Hi,
Can anyone please let me know which percentages are showing precision and recall of reads in the star log.final.out file ? Is it the annotated splice junctions/total number of splice junctions ?
how about mapped correctly and mapped incorrectly ?
Thanks
So, how can I recognize if a mapping command with an optimized parameters is the best one among the rest of options by only the files of STAR?
You could:
1) find or create a test set, with known true location of each read, and perform your parameter tuning on this set - you can then calculate precision, recall, and so forth. However, parameter optimizations will likely by data-dependent, at least to some extent, and there is no guarantee the optimized parameters from the test set will be the best to your real data.
2) Perform dowstream analysis on the several alignments and see the quality of the results, or try to find out which ones "makes more sense" or is "biologically more relevant". If you are not careful, this will result on an intricate form of p-hacking, though.
3) Explore the mappings visually with IGV or other genome browser. You can open several bam files simultaneously in IGV (better convert them to bigWig, however) and look for discordant regions, to perform visual assessment of the mapping.

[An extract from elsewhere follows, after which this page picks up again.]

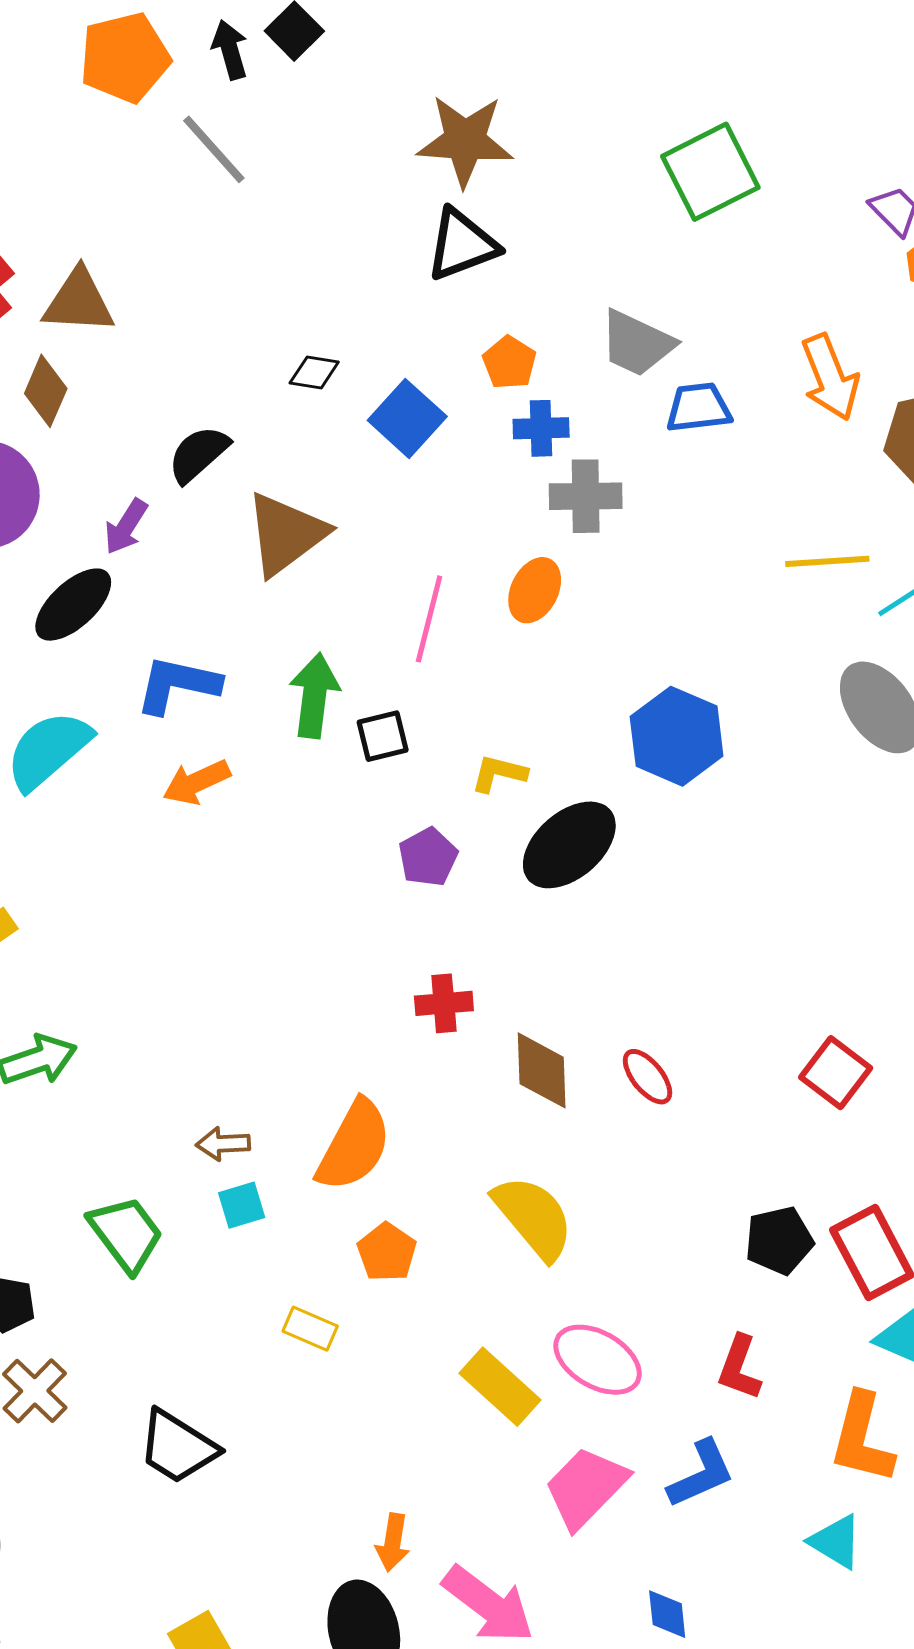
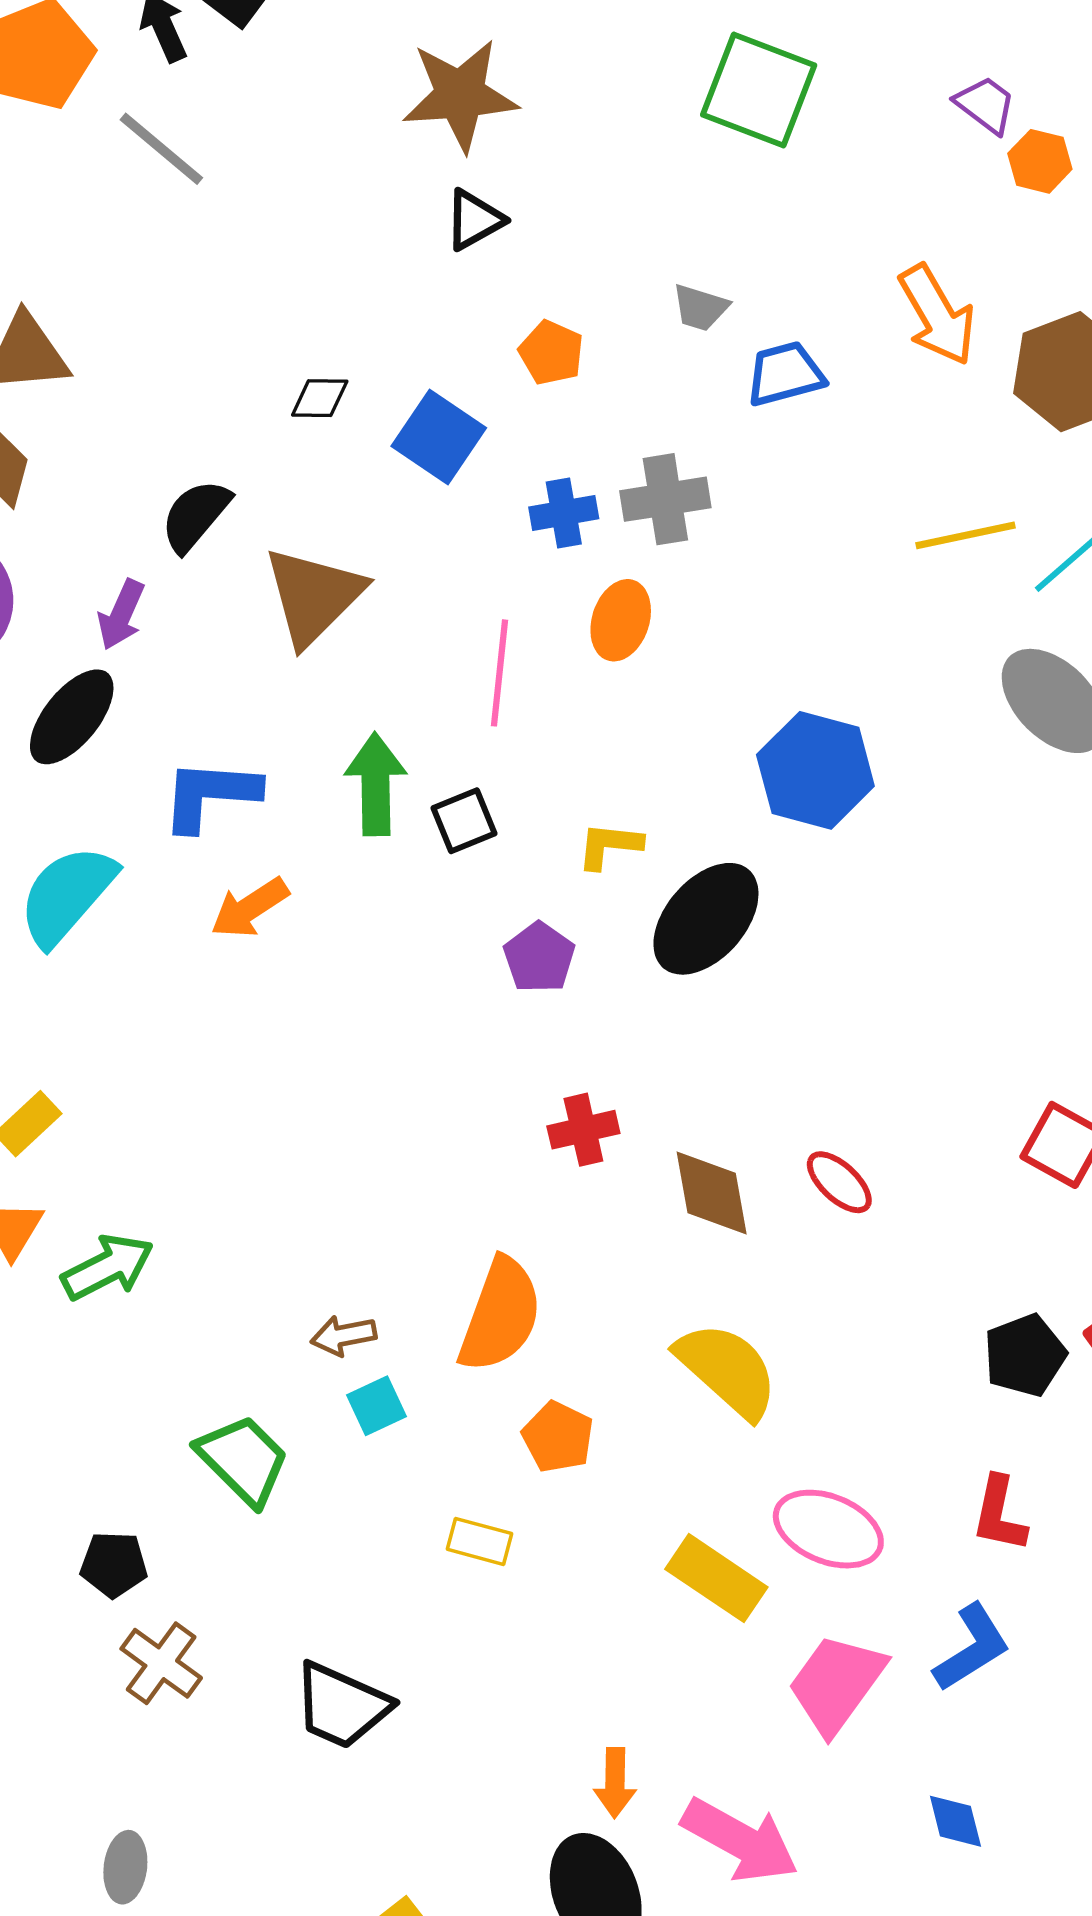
green square: (710, 172) -> (759, 90), turned -34
black triangle: (462, 245) -> (474, 220), size x0.7
gray trapezoid: (637, 343) -> (700, 308), size x0.6
blue cross: (541, 428) -> (564, 513), moved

4) Stop overthinking (Improving the mapping rate by aligner parameters, STAR outputs interpretation, Parameter optimization STAR) and use the default parameters. At these other threads, you have been told your mapping rate seems just fine and similar to the mapping rate of good datasets.
Probably (4) is the best suggestion, and it is not the first time you heard it.
I have to write about the optimization process. That is why I need to perform optimization, however the default parameters values seem the best.
Thanks
If you had said this first, in your first question, you probably could have gotten better answers.